(INFORMATION SHOWN)
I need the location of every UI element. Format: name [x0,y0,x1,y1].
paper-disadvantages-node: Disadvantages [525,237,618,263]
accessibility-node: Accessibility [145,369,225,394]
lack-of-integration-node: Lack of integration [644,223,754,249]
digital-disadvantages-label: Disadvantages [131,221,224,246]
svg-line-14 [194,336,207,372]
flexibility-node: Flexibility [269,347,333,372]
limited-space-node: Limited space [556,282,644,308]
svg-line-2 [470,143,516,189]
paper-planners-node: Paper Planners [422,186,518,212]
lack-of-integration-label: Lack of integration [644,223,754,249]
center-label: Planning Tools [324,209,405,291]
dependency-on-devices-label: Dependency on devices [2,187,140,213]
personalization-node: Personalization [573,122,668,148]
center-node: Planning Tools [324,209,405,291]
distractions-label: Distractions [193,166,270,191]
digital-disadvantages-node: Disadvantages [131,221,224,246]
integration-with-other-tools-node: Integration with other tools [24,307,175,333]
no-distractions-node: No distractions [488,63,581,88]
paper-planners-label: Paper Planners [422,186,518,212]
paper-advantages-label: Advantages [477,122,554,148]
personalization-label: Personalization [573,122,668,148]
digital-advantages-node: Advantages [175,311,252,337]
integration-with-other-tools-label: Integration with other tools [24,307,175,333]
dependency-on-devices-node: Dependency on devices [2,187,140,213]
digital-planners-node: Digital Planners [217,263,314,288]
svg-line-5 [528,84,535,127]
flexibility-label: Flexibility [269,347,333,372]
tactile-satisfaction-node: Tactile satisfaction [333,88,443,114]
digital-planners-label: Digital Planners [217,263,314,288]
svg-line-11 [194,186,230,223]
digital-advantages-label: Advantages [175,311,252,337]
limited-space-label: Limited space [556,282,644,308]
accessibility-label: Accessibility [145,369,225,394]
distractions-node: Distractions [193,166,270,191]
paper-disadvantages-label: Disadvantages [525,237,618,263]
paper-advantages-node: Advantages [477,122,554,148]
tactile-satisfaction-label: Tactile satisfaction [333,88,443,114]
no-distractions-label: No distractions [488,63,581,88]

(TASK) Restate each record word for word.

(SOLUTION)
I need the location of every UI element. Format: name [x0,y0,x1,y1].
paper-disadvantages-node: Disadvantages [525,237,618,263]
accessibility-node: Accessibility [145,369,225,394]
lack-of-integration-node: Lack of integration [644,223,754,249]
digital-disadvantages-label: Disadvantages [131,221,224,246]
svg-line-14 [194,336,207,372]
flexibility-node: Flexibility [269,347,333,372]
limited-space-node: Limited space [556,282,644,308]
svg-line-2 [470,143,516,189]
paper-planners-node: Paper Planners [422,186,518,212]
lack-of-integration-label: Lack of integration [644,223,754,249]
center-label: Planning Tools [324,209,405,291]
dependency-on-devices-label: Dependency on devices [2,187,140,213]
personalization-node: Personalization [573,122,668,148]
center-node: Planning Tools [324,209,405,291]
distractions-label: Distractions [193,166,270,191]
digital-disadvantages-node: Disadvantages [131,221,224,246]
integration-with-other-tools-node: Integration with other tools [24,307,175,333]
no-distractions-node: No distractions [488,63,581,88]
paper-planners-label: Paper Planners [422,186,518,212]
paper-advantages-label: Advantages [477,122,554,148]
personalization-label: Personalization [573,122,668,148]
digital-advantages-node: Advantages [175,311,252,337]
integration-with-other-tools-label: Integration with other tools [24,307,175,333]
dependency-on-devices-node: Dependency on devices [2,187,140,213]
digital-planners-node: Digital Planners [217,263,314,288]
svg-line-5 [528,84,535,127]
flexibility-label: Flexibility [269,347,333,372]
tactile-satisfaction-node: Tactile satisfaction [333,88,443,114]
digital-planners-label: Digital Planners [217,263,314,288]
svg-line-11 [194,186,230,223]
digital-advantages-label: Advantages [175,311,252,337]
limited-space-label: Limited space [556,282,644,308]
accessibility-label: Accessibility [145,369,225,394]
distractions-node: Distractions [193,166,270,191]
paper-disadvantages-label: Disadvantages [525,237,618,263]
paper-advantages-node: Advantages [477,122,554,148]
tactile-satisfaction-label: Tactile satisfaction [333,88,443,114]
no-distractions-label: No distractions [488,63,581,88]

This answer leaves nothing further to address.